━━ Information ━━
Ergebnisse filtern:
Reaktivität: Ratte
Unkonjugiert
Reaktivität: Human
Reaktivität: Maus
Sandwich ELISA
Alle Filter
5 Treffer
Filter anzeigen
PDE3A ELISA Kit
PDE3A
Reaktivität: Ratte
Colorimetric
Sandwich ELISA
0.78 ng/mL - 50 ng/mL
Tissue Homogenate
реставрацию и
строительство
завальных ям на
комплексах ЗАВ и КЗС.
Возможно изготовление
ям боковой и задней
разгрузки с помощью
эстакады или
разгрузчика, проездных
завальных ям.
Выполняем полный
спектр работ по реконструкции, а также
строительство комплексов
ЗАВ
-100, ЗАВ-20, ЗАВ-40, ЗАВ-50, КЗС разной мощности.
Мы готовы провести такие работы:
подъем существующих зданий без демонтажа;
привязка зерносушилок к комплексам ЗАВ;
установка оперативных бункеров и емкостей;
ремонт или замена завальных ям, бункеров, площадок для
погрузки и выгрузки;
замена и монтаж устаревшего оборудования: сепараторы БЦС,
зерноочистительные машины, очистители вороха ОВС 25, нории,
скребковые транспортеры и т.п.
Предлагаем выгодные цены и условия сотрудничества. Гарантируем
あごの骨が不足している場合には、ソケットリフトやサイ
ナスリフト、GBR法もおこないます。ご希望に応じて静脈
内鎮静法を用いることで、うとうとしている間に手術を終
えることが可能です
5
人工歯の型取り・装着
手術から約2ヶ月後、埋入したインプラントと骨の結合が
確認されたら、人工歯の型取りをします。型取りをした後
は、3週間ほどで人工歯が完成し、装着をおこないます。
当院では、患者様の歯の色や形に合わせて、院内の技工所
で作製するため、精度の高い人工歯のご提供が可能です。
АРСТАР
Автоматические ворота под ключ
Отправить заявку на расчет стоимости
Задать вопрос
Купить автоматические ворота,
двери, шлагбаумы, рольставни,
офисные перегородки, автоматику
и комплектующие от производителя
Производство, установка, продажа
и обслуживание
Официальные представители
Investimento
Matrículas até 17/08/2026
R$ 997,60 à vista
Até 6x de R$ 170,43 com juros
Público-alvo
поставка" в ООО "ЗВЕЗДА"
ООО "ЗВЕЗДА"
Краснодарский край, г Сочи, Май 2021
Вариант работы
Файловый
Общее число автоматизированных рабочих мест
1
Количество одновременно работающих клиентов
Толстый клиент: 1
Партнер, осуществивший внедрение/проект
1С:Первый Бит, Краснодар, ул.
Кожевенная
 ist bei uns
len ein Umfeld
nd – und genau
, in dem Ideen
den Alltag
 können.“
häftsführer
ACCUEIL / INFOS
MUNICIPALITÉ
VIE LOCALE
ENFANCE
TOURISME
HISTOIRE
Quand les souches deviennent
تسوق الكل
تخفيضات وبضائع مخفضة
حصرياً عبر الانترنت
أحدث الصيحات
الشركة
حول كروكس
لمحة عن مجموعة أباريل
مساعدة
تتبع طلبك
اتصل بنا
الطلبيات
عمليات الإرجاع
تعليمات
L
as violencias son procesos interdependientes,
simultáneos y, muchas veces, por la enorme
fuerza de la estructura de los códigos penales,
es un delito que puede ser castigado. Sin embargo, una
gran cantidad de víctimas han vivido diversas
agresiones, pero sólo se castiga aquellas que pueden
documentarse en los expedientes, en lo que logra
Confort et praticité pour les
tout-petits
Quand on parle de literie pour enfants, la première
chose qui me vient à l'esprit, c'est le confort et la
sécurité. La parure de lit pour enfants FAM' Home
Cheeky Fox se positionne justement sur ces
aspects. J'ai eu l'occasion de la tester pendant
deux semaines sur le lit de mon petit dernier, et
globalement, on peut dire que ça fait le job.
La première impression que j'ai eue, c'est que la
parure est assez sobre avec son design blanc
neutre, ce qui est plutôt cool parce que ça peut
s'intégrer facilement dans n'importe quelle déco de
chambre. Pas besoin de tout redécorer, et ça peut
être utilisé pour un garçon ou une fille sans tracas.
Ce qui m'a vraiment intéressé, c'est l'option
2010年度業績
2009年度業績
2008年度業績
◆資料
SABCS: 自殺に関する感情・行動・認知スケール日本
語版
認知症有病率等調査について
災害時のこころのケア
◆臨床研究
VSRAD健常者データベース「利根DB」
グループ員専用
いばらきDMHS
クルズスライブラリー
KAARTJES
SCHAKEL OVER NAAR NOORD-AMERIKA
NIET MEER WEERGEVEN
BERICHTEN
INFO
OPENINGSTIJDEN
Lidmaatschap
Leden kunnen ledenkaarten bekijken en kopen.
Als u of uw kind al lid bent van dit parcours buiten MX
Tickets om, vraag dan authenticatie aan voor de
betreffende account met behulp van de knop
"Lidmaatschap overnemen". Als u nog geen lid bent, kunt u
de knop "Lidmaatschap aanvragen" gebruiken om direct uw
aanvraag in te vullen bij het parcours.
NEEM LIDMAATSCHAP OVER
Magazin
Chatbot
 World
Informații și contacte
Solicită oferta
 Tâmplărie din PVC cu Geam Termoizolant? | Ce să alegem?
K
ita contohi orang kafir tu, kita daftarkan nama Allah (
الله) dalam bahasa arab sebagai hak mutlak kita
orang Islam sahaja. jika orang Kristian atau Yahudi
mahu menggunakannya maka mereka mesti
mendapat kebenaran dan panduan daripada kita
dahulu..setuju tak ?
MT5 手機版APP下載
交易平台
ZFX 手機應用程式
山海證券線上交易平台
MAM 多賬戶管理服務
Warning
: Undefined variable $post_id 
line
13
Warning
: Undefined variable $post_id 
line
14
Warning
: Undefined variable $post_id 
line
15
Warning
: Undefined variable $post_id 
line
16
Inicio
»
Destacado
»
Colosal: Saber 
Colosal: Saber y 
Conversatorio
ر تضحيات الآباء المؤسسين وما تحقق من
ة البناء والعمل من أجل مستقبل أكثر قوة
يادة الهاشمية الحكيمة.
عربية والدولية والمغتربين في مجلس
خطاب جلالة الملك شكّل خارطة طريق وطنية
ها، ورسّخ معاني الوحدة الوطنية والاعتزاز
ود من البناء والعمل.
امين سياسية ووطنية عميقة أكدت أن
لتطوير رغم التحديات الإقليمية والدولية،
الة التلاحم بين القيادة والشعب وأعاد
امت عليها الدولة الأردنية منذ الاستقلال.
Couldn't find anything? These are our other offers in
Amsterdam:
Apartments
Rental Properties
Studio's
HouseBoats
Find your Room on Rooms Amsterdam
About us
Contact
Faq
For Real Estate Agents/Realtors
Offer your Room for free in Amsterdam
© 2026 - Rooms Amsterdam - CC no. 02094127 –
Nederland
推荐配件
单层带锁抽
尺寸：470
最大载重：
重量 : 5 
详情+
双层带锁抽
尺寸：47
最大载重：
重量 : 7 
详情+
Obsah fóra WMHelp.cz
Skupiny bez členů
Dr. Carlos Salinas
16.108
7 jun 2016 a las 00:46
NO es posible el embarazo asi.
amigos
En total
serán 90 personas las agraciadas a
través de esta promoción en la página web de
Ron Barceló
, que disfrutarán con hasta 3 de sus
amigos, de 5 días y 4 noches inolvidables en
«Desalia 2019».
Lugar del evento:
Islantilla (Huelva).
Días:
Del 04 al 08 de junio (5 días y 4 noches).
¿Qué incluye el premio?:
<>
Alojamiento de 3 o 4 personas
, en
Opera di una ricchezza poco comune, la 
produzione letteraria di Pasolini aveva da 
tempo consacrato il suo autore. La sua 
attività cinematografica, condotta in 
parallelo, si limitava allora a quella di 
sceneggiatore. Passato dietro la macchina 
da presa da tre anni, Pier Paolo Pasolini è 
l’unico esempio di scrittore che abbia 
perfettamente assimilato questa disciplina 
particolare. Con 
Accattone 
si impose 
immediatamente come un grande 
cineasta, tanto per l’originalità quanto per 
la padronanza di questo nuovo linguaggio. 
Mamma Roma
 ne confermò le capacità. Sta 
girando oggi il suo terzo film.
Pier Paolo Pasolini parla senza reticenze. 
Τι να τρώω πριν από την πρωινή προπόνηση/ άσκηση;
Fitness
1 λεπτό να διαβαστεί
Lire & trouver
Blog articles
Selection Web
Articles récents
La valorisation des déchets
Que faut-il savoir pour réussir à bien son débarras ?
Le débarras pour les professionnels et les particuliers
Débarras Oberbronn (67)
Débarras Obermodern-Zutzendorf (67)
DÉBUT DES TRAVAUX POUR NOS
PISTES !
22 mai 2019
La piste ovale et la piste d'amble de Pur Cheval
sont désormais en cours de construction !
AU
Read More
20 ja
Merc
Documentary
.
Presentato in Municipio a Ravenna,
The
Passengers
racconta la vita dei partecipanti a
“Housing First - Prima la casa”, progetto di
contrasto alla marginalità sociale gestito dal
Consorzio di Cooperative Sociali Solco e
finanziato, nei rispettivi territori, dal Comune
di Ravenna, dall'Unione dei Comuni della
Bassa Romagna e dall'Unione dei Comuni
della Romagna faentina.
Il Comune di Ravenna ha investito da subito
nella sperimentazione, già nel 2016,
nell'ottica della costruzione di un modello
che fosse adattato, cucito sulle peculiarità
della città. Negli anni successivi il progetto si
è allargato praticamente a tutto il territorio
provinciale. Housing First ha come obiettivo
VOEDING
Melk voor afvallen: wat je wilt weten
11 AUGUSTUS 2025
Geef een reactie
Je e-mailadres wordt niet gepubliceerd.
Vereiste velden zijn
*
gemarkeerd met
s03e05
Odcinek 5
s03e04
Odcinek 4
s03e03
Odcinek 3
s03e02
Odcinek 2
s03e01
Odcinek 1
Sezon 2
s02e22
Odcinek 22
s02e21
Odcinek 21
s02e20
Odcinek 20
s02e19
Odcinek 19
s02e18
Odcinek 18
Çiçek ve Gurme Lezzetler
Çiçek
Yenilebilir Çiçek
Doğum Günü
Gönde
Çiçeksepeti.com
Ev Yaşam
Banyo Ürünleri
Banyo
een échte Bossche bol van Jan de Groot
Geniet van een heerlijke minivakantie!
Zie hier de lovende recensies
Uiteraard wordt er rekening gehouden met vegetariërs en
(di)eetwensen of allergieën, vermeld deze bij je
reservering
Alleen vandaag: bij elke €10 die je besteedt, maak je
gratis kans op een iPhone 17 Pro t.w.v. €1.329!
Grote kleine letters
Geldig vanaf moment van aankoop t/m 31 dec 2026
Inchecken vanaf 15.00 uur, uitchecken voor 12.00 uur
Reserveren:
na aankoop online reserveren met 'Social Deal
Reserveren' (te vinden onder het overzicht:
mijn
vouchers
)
━━━
Directions: The required answer is the run of lines above, starting at the line with "DÉBUT DES TRAVAUX POUR NOS" and ending at the line with "della città. Negli", reproduced exactly with both ends.

Answer area:
DÉBUT DES TRAVAUX POUR NOS
PISTES !
22 mai 2019
La piste ovale et la piste d'amble de Pur Cheval
sont désormais en cours de construction !
AU
Read More
20 ja
Merc
Documentary
.
Presentato in Municipio a Ravenna,
The
Passengers
racconta la vita dei partecipanti a
“Housing First - Prima la casa”, progetto di
contrasto alla marginalità sociale gestito dal
Consorzio di Cooperative Sociali Solco e
finanziato, nei rispettivi territori, dal Comune
di Ravenna, dall'Unione dei Comuni della
Bassa Romagna e dall'Unione dei Comuni
della Romagna faentina.
Il Comune di Ravenna ha investito da subito
nella sperimentazione, già nel 2016,
nell'ottica della costruzione di un modello
che fosse adattato, cucito sulle peculiarità
della città. Negli anni successivi il progetto si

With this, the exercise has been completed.